Я знаю людей, за которыми ходят секретари и судорожно записывают, что те вякнули. И потом издаются многотомники. А обо мне пишут: «мастер импровизации». Но за мной никто не ходит. Сейчас уже, правда, и не имеет смысла. Когда уже почти ходишь под себя, секретарям ходить за тобой бессмысленно. Импровизация – это радостная, неожиданная, спонтанная находчивость, а не вынужденная необходимость.


Как-то, в голодные 20-е годы прошлого столетия, в дружеской литературной компании известный переводчик Киплинга Валентин Стенич, сидя у нищенского стола, вдохновенно импровизировал: «Хорошо, знаете ли, друзья, войти с морозца домой, сбросить соболью шубу, открыть резную дверцу буфета красного дерева, достать хрустальный графин, налить в большую серебряную рюмку водку, настоянную на лимонных корочках, положить на тарелку несколько ломтиков семги… и, подойдя на цыпочках, приоткрыть дверь и провозгласить…»

– Барин, кушать подано! – бесстрастно закончил Зощенко.


Меня тоже иногда осеняет.
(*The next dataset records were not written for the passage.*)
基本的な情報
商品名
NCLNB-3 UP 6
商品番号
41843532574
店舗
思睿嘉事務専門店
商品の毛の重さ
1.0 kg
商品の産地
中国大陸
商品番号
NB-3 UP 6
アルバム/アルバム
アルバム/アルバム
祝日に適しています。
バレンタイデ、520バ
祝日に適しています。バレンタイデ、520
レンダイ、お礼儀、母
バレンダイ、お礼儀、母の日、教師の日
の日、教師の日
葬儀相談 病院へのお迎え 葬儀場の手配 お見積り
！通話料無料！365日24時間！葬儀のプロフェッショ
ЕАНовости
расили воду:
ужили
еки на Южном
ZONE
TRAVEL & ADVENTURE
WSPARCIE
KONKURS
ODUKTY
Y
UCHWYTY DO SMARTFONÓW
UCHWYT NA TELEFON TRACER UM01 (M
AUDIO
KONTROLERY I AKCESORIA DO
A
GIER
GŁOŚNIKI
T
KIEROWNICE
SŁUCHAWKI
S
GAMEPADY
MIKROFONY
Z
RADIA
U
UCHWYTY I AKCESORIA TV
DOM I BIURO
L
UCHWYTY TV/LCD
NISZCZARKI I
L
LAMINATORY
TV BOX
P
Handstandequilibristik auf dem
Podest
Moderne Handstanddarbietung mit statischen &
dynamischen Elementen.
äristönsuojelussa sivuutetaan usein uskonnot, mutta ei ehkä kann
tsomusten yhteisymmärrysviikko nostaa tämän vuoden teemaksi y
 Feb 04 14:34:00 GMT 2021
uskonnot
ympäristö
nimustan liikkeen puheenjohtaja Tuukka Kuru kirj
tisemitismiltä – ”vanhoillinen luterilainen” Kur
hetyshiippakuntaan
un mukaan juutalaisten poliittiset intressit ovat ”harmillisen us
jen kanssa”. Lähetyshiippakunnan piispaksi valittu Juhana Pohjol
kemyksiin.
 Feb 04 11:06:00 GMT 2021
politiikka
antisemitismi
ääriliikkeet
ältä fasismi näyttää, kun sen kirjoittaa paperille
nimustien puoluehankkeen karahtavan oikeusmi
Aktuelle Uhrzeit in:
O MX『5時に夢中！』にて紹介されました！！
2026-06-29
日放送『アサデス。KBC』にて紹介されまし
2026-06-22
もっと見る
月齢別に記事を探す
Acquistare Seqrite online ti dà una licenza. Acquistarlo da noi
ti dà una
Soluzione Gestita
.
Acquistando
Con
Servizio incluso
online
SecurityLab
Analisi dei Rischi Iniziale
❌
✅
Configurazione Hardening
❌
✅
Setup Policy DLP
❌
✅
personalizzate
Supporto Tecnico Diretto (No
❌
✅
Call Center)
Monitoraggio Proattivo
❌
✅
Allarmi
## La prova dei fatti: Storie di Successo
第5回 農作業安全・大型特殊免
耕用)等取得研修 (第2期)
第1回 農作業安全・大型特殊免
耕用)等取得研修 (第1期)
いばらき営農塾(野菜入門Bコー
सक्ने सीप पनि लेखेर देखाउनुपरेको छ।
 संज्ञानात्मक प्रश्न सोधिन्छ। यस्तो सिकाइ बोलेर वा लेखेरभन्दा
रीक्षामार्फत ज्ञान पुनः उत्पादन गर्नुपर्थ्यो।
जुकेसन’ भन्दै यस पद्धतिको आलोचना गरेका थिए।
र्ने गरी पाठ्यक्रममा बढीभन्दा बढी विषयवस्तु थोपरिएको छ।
На открытии сезона Центрального дома актера шутили, пили, старались сделать уютно. Выступал замечательный пианист Юрий Богданов, который рассказал, что Шопен создал ноктюрн для одной левой руки. Сел к инструменту и стал его демонстрировать. На что я не выдержал и вякнул: «Вот Шопен – гений! Два столетия назад создал ноктюрн для параолимпийцев». Кто-то шикнул, кто-то засмеялся. Великое всегда воспринимается неоднозначно.


Замахиваться на исповедальность – кокетство. Наше поколение жило с поджатым хвостом. Он был поджат настолько, что, когда наступила свобода, его уже нельзя было разогнуть. Откуда взяться честности? Все равно получается, что был хорошим – с ошибками, трусостью, вынужденными предательствами, но хорошим. Никто не напишет: «Я подлец». Хотя и это было бы кокетством – надеждой на читательское «Во даёт!».

Самойлов Д. Послание другу, литературоведу и поэту Юрию Абызову.